The profound changes in conceptions of health, self and society wrought by the developments described above bring into question many of the assumptions that have guided discussions and social science investigations in this field thus far. In particular, they highlight the inadequacy of simplistic appraisals of new genetic developments as unequivocally ‘positive’ or ‘negative’ and force us to think beyond the dichotomies of old and new, past and present, and good and bad and the frameworks of understanding that have structured arguments thus far. Recently, Karen-Sue Taussig, et al have suggested the use of the term ‘flexible eugenics’ to underscore the complexities and contradictions of ‘living in a market-driven society that places a premium on individual choice and, at the same time, largely embraces the emergent standards posed by genetic normalization’. This is a useful contribution to discussion; however, the question of whether this concept is applicable beyond the US, to which it specifically refers, remains to be demonstrated. In any event, given evidence thus far, it is difficult not to agree with the authors that, ‘the idea of a specifically eugenic relation to one’s individual genes does not play out in simple fashion’. As they explain,

For us, [the] expanding genetic worldview among all constituencies, including research scientists, clinicians, lay support groups, and more general populations, is constituted dialectically: on the one hand, an ever increasing number of actors and practices are conscripted into a world defined genetically, in which reductive determinism looms large. On the other hand, democratic possibilities open up as genetic discourses and practices come to occupy multiple locations and to conscript a wider range of actors. Some of those actors may use their new and multiple locations to contest a too-easy determinism or to develop interventions—molecular and   otherwise—that they consider choice-enhancing. They may well be viewed as a vanguard in the politics of biosociality, a vanguard from which the rest of us have much to learn.
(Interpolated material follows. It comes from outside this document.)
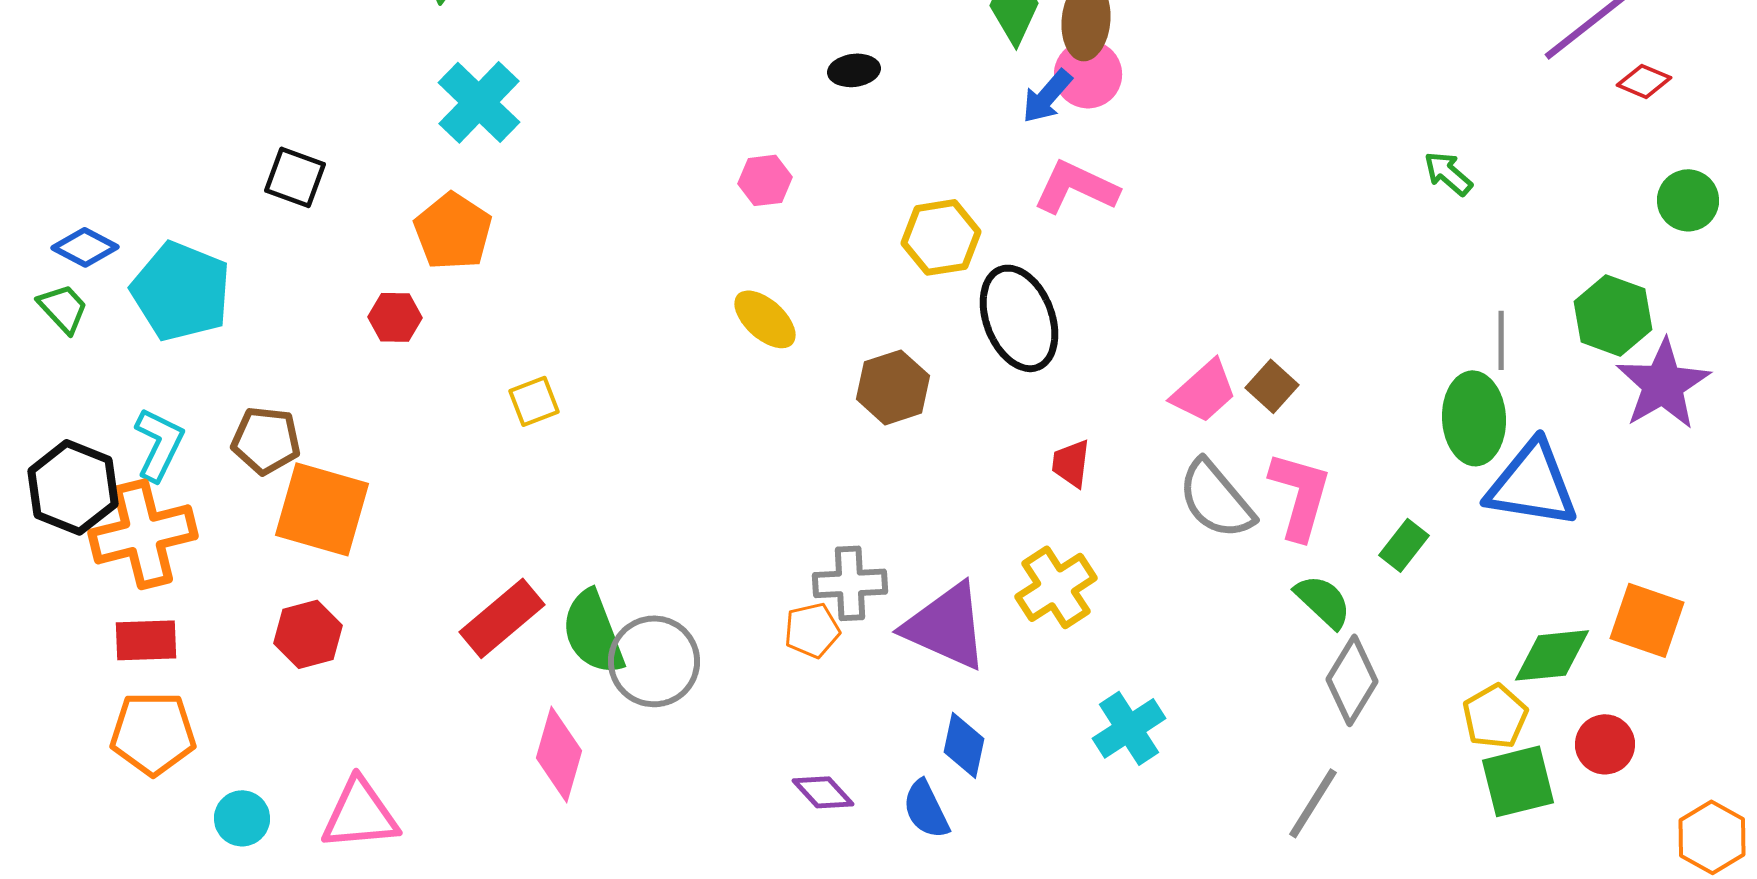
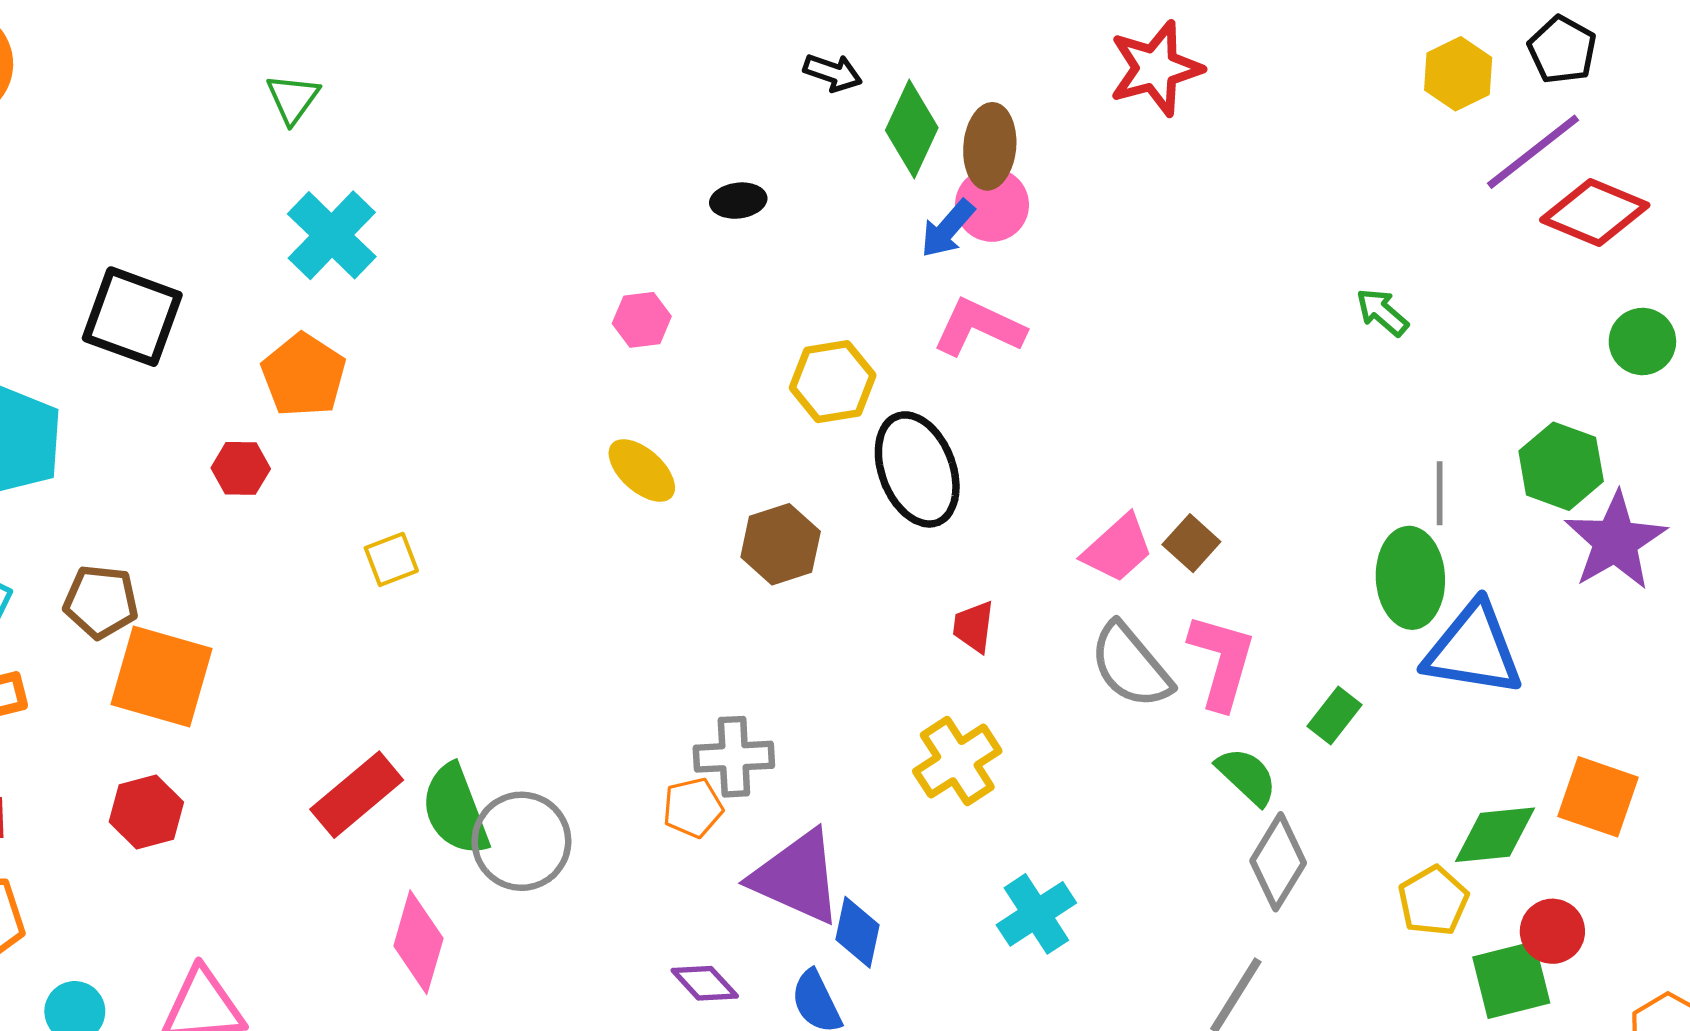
red diamond: (1644, 81) -> (1595, 212), size x1.8
black square: (295, 177) -> (132, 317), size x1.5
purple triangle: (946, 626) -> (797, 877), moved
green square: (1518, 781) -> (1511, 980), moved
Crude portrayals of the new genetics as eugenic are analytically unhelpful and are historically and politically naive. They deny the complexities and uncertainties associated with new genetic developments and evidence of diverse public responses to research and its applications thus far. Individuals and groups may engage with genetic technologies in very different ways, including resisting the imperatives which they imply. For some users, such technologies may be assessed as having both positive and negative implications and experienced complexly as both empowering and as oppressive. For others, concerns about the commodification of the body and/or the dangers of genetic selection under the pressure of market forces and consumer demand may suggest the need for a more cautious approach. Responses to genetic technologies are bound to be complex since their impacts will vary considerably and different groups have had different historical relationships to genetics and eugenics. To simply dismiss the new genetics as eugenic, and by implication unequivocally bad, denies these different positions and complex responses and suggests that there is no need for further debate about the various rights and wrongs of new genetic developments. Given the recent rapid developments in this field, such debate is urgently needed, and should include consideration of whether the future benefits are likely to be as claimed and, given the balance of potential benefits versus the likely costs and dangers, whether they should be supported.